Josh Kriegman: I actually met Anthony while working for him in politics. I was his chief of staff for a couple of years while he was in Congress. And so we got to know each other well through that work, and then I left politics and moved into filmmaking. It was at that time that Anthony got caught up in his scandal and resigned. And we started a conversation with him after that about the possibility of making a documentary. And it was really a conversation that went on over the course of a couple years, actually, going back and forth and batting around ideas of how it would work, if he would be comfortable with it, and so forth. And it seemed like he actually wasn’t going to go for it. He was trying to figure out what to do with his life, maybe running for mayor… And the morning that he announced he was running for mayor (two years after he initially resigned), I got a text from him saying, “Alright, I’m in the race, if you want to come with your camera and make this documentary, you can.”
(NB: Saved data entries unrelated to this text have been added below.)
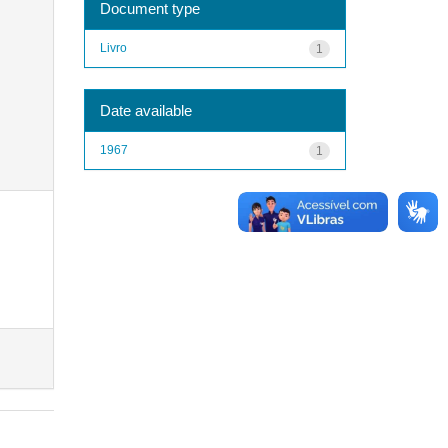
Document type
Livro
1
Date available
1967
1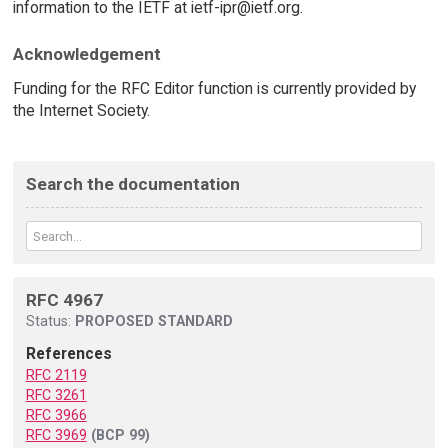
information to the IETF at ietf-ipr@ietf.org.
Acknowledgement
Funding for the RFC Editor function is currently provided by
the Internet Society.
Search the documentation
RFC 4967
Status:
PROPOSED STANDARD
References
RFC 2119
RFC 3261
RFC 3966
RFC 3969
(BCP 99)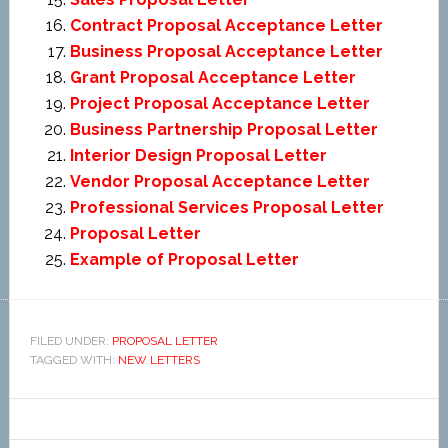
Contract Proposal Acceptance Letter
Business Proposal Acceptance Letter
Grant Proposal Acceptance Letter
Project Proposal Acceptance Letter
Business Partnership Proposal Letter
Interior Design Proposal Letter
Vendor Proposal Acceptance Letter
Professional Services Proposal Letter
Proposal Letter
Example of Proposal Letter
FILED UNDER:
PROPOSAL LETTER
TAGGED WITH:
NEW LETTERS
Elyse Steinberg: I actually didn’t know Anthony prior to working on this film. So in many ways I was just like the audience: All I knew was what I had read in the paper. So I had some preconceived notions of him. But when I met him, and when I looked through the material, I did see a more complicated, nuanced person than the caricature he had become. So I think that was the way we began to approach this material.
“he talks about wanting to be viewed as more than a punch line”
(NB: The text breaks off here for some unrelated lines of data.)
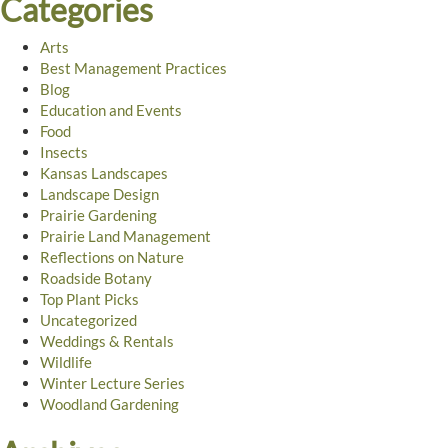
Categories
Arts
Best Management Practices
Blog
Education and Events
Food
Insects
Kansas Landscapes
Landscape Design
Prairie Gardening
Prairie Land Management
Reflections on Nature
Roadside Botany
Top Plant Picks
Uncategorized
Weddings & Rentals
Wildlife
Winter Lecture Series
Woodland Gardening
Why did he let you make this film, if he was in the midst of a personal controversy?
JK: One of the ground rules for the whole shoot was that anytime he wanted me to turn off the camera, or leave the room – and there’s a couple of time in the film where you see that happening – it would be totally OK for me. That was part of the dynamic throughout. But it was a question that we wondered about, and he does get out an answer eventually. He shrugs it off at first, but in the final bite of the film he talks about wanting to be viewed as more than a punch line, and as the whole person that he is. And I think… you know, he had been through this experience in the first scandal of having essentially his entire life over two decades in public service wiped out and replaced with this one caricature version of himself. And I think he knew getting into the mayor’s race that, you know, it might go that way again. And it sort of did. So having another camera in the room to document this other version of the story that was more complex and nuanced and real, was something that I think he really wanted.
Can you discuss your interactions with Huma Abedin? Normally in a documentary like this one, every character eventually lets down their guard and opens up to the camera. But she never seems like she does.
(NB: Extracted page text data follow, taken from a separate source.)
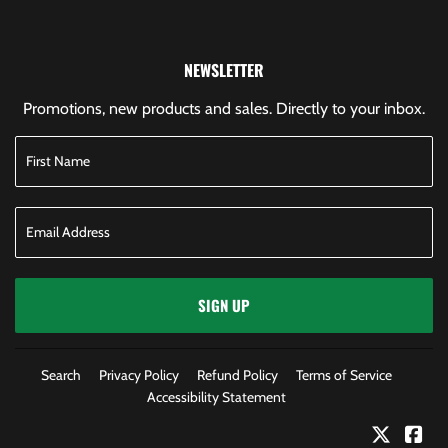
NEWSLETTER
Promotions, new products and sales. Directly to your inbox.
SIGN UP
Search
Privacy Policy
Refund Policy
Terms of Service
Accessibility Statement
Twitter
Fac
ES: She’s clearly much more quiet and reserved than Anthony. She’s like the opposite in that regard. Much more camera shy. So I think the relationship we had was primarily with Anthony, but the times that we did have her, those are what you see in the film. That said, she did – just as Anthony was reduced to a caricature and a punch line – so was she. And you see that in the film, and I do think she shared some of his desire of wanting a different version of her story told. A more varied and complete one to be out there, to be seen as not just this one version everyone is talking about, but also as a wife, a mother, as someone doing a very important job. And I do think in the film you get a much more human version of her than what was available in the tabloids.